Dilrabo Samadova, chef du Bureau des libertés civiles, un groupe qui milite pour les droits du personnel militaire, a déclaré que le sort des conscrits s’est quelque peu amélioré au cours des 15 dernières années. Elle a toutefois admis que le service militaire obligatoire reste toujours aussi impopulaire.

« Les jeunes ne s’efforcent pas de remplir leur devoir constitutionnel à cause du bizutage », a-t-elle déclaré. « Le personnel militaire est victime d’intimidation, y compris de violences physiques, pendant une durée pouvant aller jusqu’à six mois. »

Parce que les digues n’ont pas accès à leurs téléphones, les cas d’intimidation ne sont pas signalés jusqu’à ce que quelqu’un soit tué ou gravement blessé. Le média Cabar.Asia a rapporté, citant des données de l’ONU, qu’au moins 100 personnes sont mortes alors qu’elles servaient dans l’armée au cours des trois dernières années.

Il arrive cependant que l’indignation soit si grande que même le gouvernement tadjik ne peut l’ignorer.

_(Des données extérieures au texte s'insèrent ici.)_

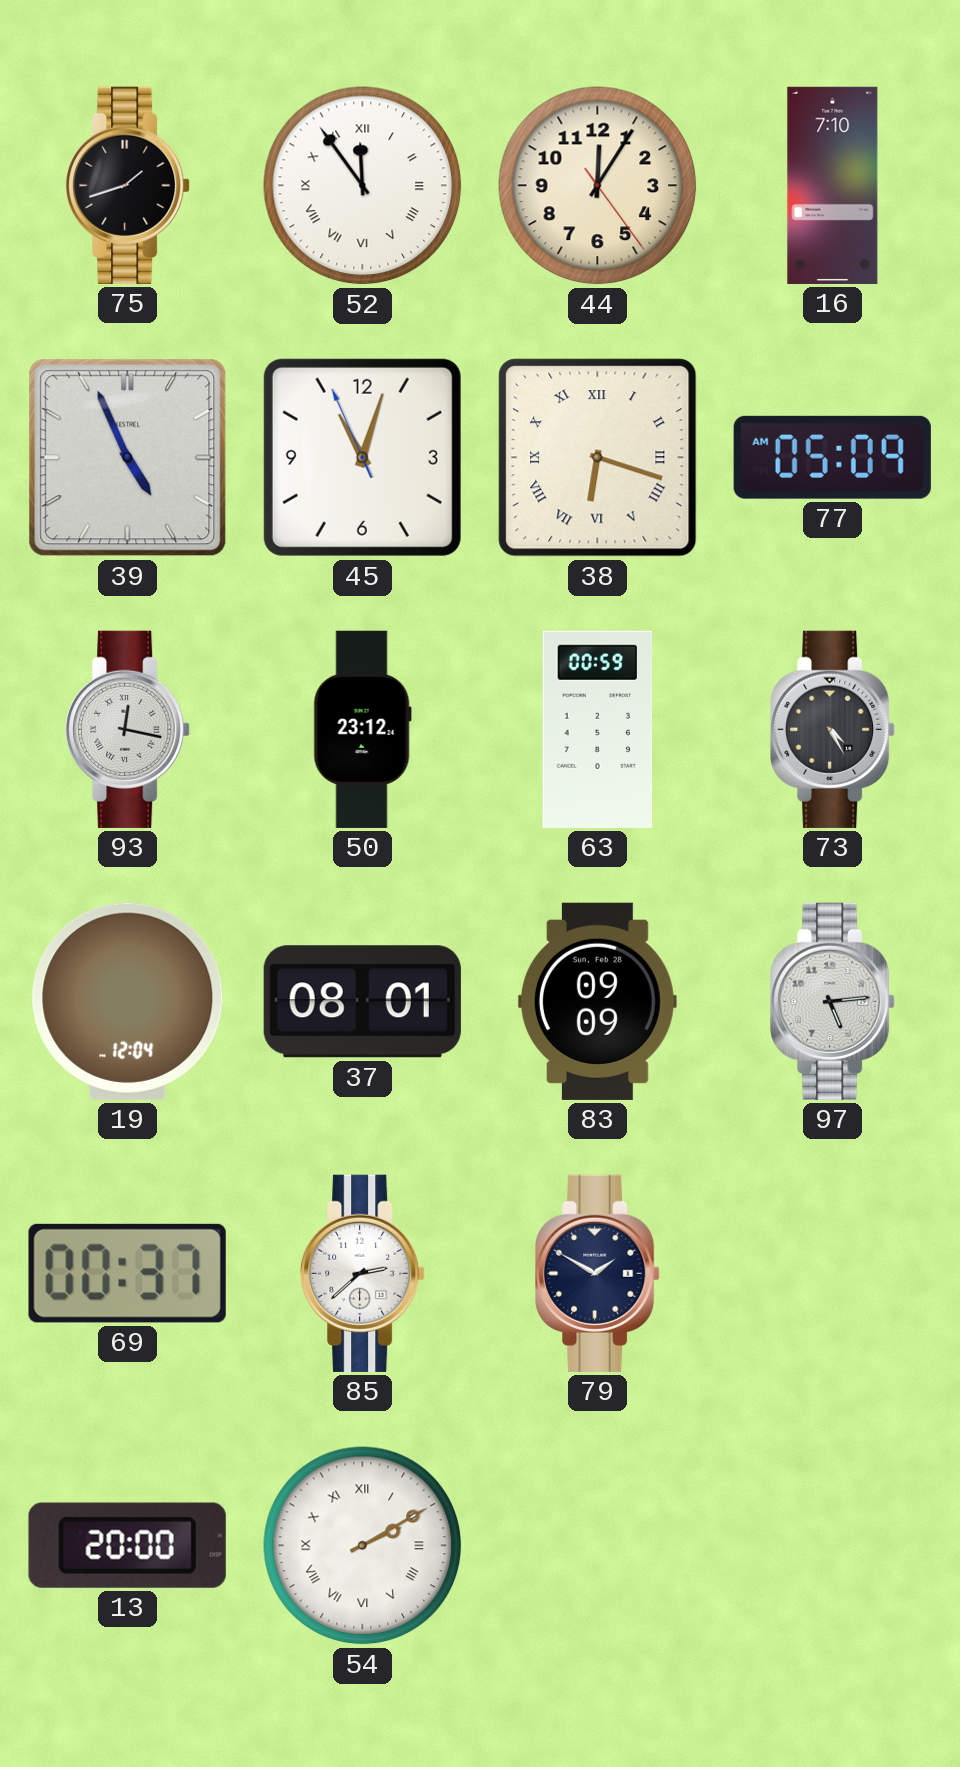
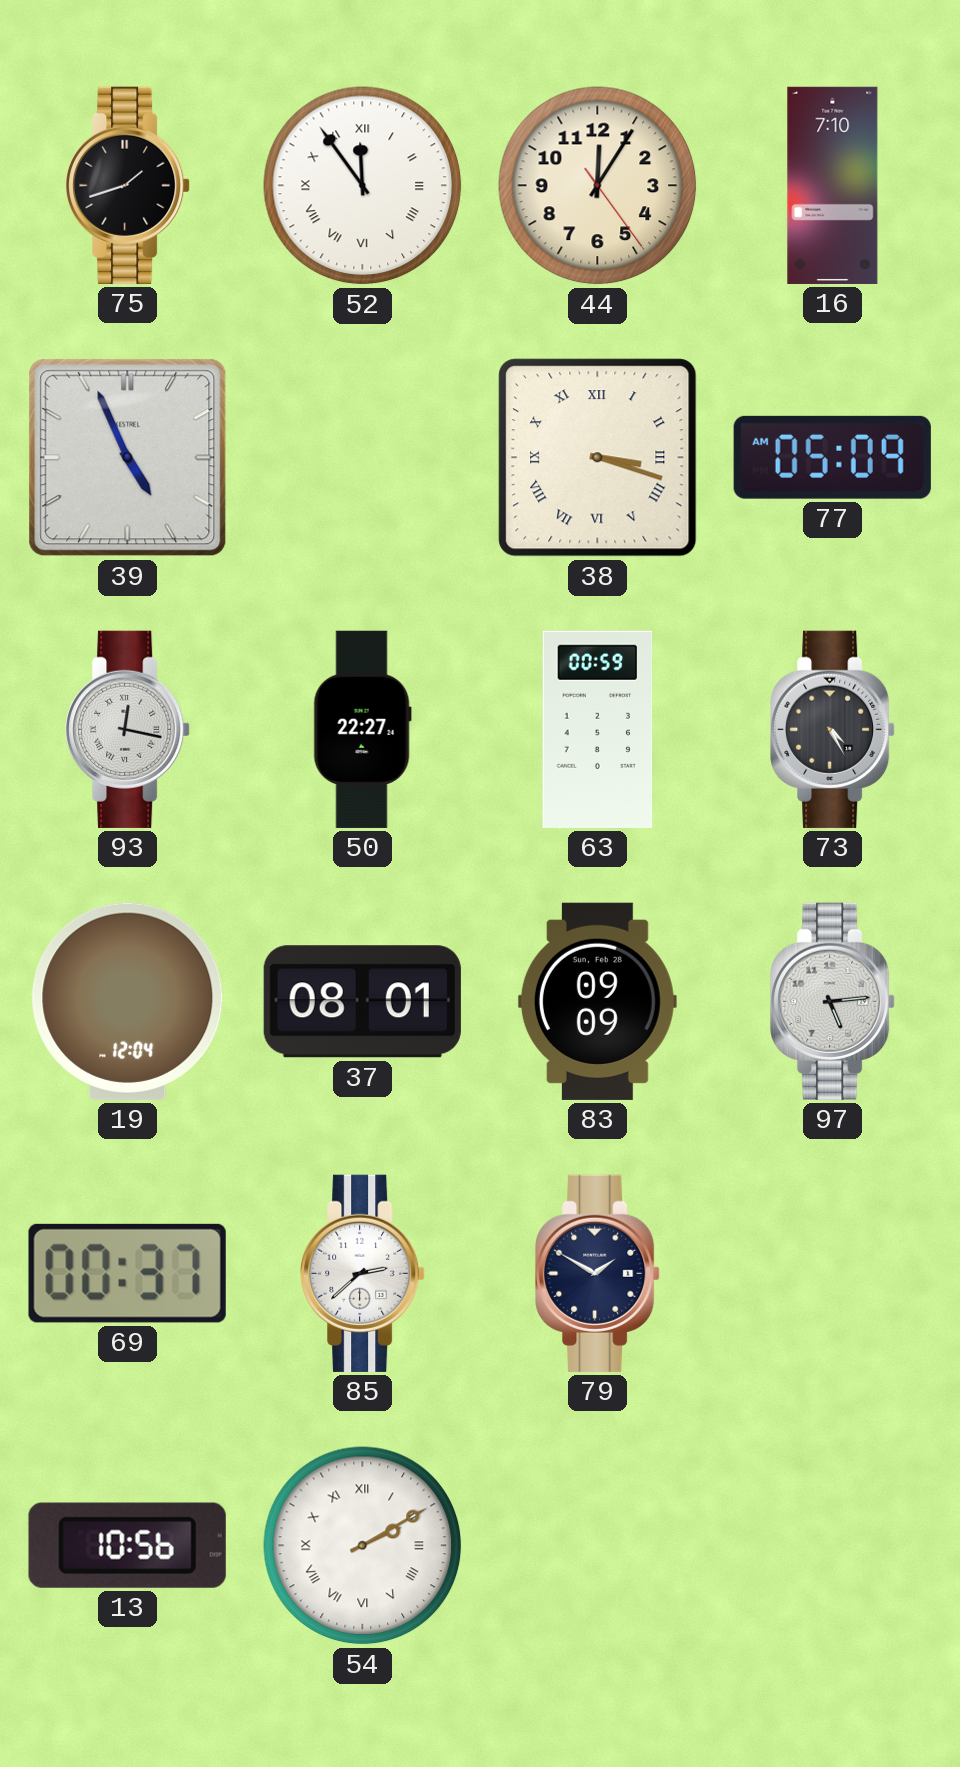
45: 11:02 -> none
38: 6:18 -> 3:18
50: 23:12 -> 22:27
13: 20:00 -> 10:56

En avril, des images sont apparues sur les réseaux sociaux montrant un certain nombre de jeunes soldats recevant de violents coups de bâton et des coups de pied dans le ventre. Les images ne montrent pas clairement ce qui a motivé cette punition.

Le bureau du procureur général a répondu aux protestations du public en déclarant que les assaillants, qui auraient ensuite été condamnés à 10 ans de prison, avaient violé le code militaire de respect mutuel entre militaires.

Cependant, les procureurs ne réagissent généralement de cette façon qu’aux rares incidents filmés. Le bizutage est omniprésent et se déroule presque toujours loin des regards indiscrets du public.